Selfish shoppers, however, have marked the nadir of post-catastrophe panic in Japan. Many an overseas commentator has noted the lack of looting, rioting, or other such bedlam that typically rides disaster's coattails. Explanations for the near-undisturbed order of Japanese society have tended to note the culture's homogeneity, immense pride, and innate collectivism. (There's also the ubiquity of authority figures, both legal and, er, other.) But Jonny feels these interpretations ignore the taciturn unease that can be felt around the city: "This feels more like resignation than stiff-upper-lip stoicism to me." This would explain all the panic-buying minus the panic; it does feel as though we've surrendered to the dull inevitability of the worst-case scenario and are merely acting accordingly.

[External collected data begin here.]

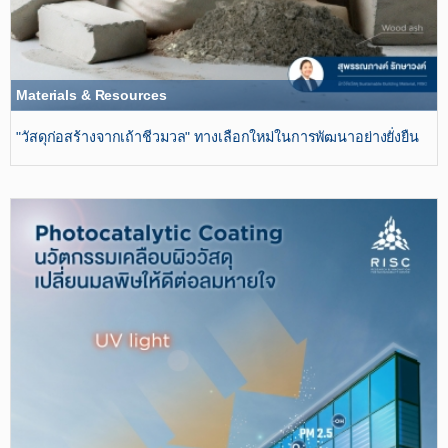
Materials & Resources
"วัสดุก่อสร้างจากเถ้าชีวมวล" ทางเลือกใหม่ในการพัฒนาอย่างยั่งยืน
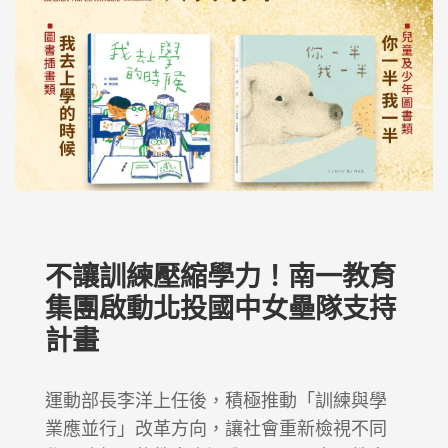
不讓訓練壓縮學力！南一教育
集團啟動北投國中女壘隊支持
計畫
運動部長李洋上任後，積極推動「訓練與學
業應並行」改革方向，讓社會重新檢視不同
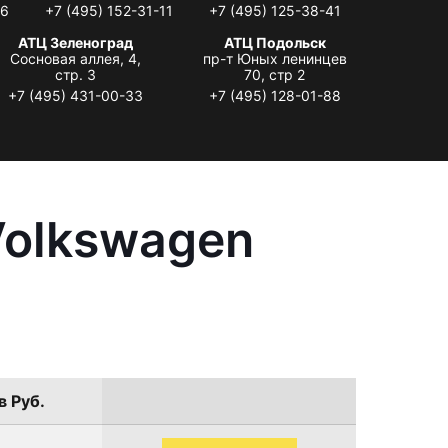
06
+7 (495) 152-31-11
+7 (495) 125-38-41
АТЦ Зеленоград
АТЦ Подольск
Сосновая аллея, 4,
пр-т Юных ленинцев
стр. 3
70, стр 2
+7 (495) 431-00-33
+7 (495) 128-01-88
Volkswagen
в Руб.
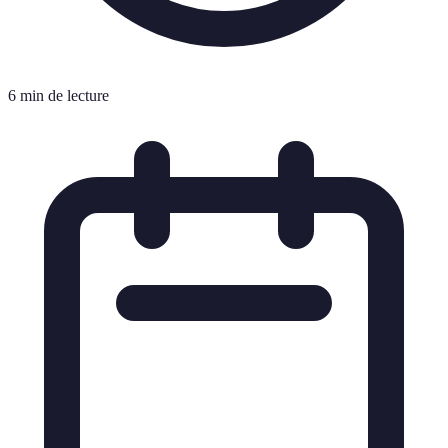
6 min de lecture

For sure, Japan has suffered a miscellany of worst-case scenarios over the past century. The relative calm of the Japanese amidst misadventure may be part Pavlovian, part harrowed familiarity, but it certainly doesn't stem from an abiding faith in state power. Mistrust of the government has clearly crested when even MTV is accusing Prime Minister Kan of diffidence. Emperor Akihito's five-day-late* televised address provided the perfect analogy to the country's administrative & corporate leaders: in a suit more rumpled than Japan's topography sat an aged man, shielded by privilege and power, with a prehistoric grasp of P.R. offering platitudes instead of strategic substance.

There's certainly panic to be found if you're looking for it - just not amongst the Japanese. Thousands of foreigners have either fled westward or are seeking safe passage out of the country. On Tuesday, the French were the first to loudly shit themselves by calling for their citizens to evacuate; the Germans weren't far behind, spurred by scaremongering news sources like Der Spiegel.

Which brings me to the current bête-noir of every foreign resident: alarmist mass media. To hear it told by the Western media, everyone not yet dead is vomiting blood from radiation poisoning and this airborne death will gradually blanket the globe, crippling mankind and leaving us vulnerable to invasion by Venusians who will kill your grandmother and punch your baby in the face.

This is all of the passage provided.